Instructions for the task →
The entries below contain a line with "iefen Zustand versetzen und" and a line with "Revista Motociclismo 940.". Quote exactly those two lines and all lines between them.

Records for processing →
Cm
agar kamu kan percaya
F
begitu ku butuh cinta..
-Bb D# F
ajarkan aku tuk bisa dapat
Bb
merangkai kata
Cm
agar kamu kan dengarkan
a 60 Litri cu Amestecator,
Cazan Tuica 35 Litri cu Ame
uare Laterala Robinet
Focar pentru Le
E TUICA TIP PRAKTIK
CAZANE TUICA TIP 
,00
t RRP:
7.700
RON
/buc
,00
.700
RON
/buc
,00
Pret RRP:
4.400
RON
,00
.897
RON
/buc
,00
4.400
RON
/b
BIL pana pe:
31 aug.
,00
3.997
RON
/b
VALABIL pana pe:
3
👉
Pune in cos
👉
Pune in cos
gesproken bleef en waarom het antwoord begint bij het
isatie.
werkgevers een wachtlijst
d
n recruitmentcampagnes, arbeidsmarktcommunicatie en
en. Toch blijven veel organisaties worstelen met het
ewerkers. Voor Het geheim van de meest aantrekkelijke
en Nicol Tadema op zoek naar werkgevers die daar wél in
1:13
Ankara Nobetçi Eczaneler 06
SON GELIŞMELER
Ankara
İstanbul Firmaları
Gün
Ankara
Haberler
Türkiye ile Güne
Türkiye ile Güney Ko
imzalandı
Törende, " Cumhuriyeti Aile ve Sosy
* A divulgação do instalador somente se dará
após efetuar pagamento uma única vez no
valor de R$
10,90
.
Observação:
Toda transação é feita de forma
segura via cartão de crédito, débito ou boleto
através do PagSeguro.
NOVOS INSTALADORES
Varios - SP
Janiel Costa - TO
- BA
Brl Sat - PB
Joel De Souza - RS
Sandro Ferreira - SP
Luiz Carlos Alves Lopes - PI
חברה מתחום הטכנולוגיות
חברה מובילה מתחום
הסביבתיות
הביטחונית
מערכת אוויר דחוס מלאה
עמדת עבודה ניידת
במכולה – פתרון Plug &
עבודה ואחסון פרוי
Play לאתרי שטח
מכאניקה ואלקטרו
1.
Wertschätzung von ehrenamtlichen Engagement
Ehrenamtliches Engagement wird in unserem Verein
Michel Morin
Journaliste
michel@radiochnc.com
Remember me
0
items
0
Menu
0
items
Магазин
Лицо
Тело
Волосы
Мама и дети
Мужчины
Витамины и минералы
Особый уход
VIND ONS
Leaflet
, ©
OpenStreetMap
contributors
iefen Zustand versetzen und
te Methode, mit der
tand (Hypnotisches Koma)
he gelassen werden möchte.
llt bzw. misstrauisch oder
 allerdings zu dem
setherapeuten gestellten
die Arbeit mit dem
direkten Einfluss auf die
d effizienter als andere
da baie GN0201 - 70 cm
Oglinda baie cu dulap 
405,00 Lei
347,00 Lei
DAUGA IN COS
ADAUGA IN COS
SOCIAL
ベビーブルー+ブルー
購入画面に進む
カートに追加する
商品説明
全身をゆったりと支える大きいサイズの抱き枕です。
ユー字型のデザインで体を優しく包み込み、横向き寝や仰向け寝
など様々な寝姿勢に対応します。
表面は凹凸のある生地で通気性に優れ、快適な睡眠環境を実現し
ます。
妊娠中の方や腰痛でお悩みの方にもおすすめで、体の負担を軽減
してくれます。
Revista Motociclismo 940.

---

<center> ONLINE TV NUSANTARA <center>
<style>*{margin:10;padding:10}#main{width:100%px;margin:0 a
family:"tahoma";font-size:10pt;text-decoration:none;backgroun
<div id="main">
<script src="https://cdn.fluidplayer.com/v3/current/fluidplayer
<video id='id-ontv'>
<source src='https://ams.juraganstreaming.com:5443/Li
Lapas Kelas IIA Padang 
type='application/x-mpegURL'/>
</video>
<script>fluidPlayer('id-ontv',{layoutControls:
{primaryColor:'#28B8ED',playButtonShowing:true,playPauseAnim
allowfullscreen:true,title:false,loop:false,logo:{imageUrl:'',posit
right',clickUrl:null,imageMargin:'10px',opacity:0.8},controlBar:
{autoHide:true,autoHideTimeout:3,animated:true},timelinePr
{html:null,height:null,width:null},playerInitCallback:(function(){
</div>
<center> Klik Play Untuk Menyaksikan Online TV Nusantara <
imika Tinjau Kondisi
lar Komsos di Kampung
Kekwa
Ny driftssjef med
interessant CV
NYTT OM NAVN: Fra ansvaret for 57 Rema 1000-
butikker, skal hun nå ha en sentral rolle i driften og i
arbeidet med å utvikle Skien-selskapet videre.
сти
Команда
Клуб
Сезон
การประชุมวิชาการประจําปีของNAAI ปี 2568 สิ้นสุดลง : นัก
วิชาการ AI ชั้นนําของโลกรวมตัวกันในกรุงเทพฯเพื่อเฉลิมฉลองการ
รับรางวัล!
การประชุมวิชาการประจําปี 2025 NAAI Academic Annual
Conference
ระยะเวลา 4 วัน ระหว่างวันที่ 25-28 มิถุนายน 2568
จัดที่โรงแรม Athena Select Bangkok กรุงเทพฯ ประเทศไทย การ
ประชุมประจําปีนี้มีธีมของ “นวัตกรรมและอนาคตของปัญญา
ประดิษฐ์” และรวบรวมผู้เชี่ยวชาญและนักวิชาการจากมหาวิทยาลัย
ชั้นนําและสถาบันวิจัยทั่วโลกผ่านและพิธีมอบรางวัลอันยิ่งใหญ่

Task solution →
iefen Zustand versetzen und
te Methode, mit der
tand (Hypnotisches Koma)
he gelassen werden möchte.
llt bzw. misstrauisch oder
 allerdings zu dem
setherapeuten gestellten
die Arbeit mit dem
direkten Einfluss auf die
d effizienter als andere
da baie GN0201 - 70 cm
Oglinda baie cu dulap 
405,00 Lei
347,00 Lei
DAUGA IN COS
ADAUGA IN COS
SOCIAL
ベビーブルー+ブルー
購入画面に進む
カートに追加する
商品説明
全身をゆったりと支える大きいサイズの抱き枕です。
ユー字型のデザインで体を優しく包み込み、横向き寝や仰向け寝
など様々な寝姿勢に対応します。
表面は凹凸のある生地で通気性に優れ、快適な睡眠環境を実現し
ます。
妊娠中の方や腰痛でお悩みの方にもおすすめで、体の負担を軽減
してくれます。
Revista Motociclismo 940.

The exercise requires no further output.